(Extracted page text data)

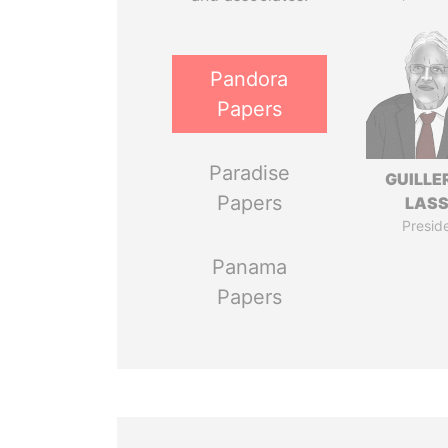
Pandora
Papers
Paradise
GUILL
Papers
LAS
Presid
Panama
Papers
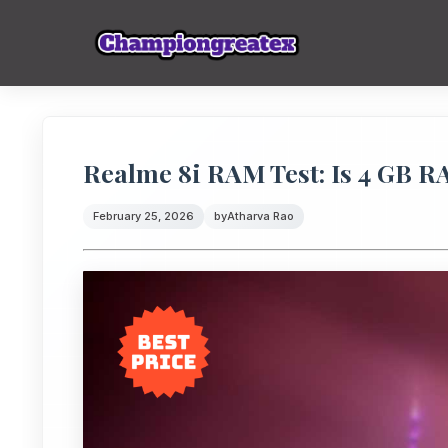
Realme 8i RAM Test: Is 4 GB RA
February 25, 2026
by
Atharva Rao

==

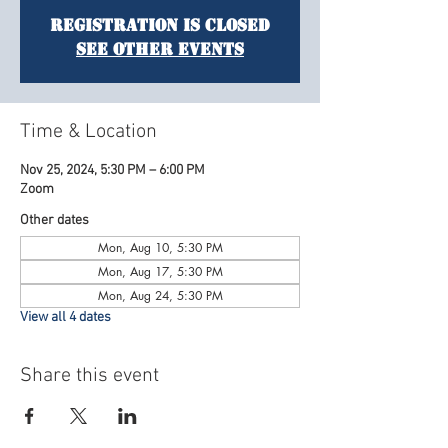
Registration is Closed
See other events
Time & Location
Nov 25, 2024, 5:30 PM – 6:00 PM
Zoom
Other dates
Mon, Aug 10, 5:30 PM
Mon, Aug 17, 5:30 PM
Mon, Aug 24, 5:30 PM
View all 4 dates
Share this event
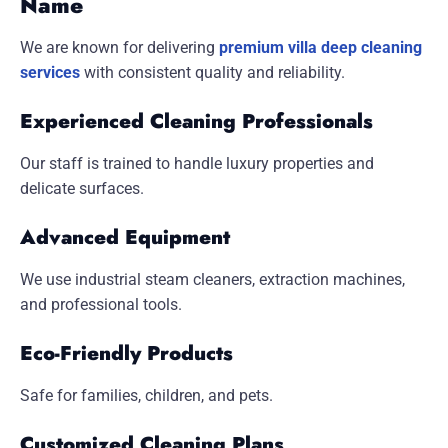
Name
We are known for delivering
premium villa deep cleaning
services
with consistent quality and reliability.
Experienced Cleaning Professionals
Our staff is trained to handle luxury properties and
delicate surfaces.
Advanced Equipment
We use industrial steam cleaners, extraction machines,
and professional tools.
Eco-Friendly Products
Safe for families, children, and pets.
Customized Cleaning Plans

* WORK TO COMPLETE: Among the entries above, take the line with "View all 4 dates", the line with "Customized Cleaning Plans", and all the lines between them, and restate them word for word without pictures.

* TASK SOLUTION:
View all 4 dates
Share this event
Name
We are known for delivering
premium villa deep cleaning
services
with consistent quality and reliability.
Experienced Cleaning Professionals
Our staff is trained to handle luxury properties and
delicate surfaces.
Advanced Equipment
We use industrial steam cleaners, extraction machines,
and professional tools.
Eco-Friendly Products
Safe for families, children, and pets.
Customized Cleaning Plans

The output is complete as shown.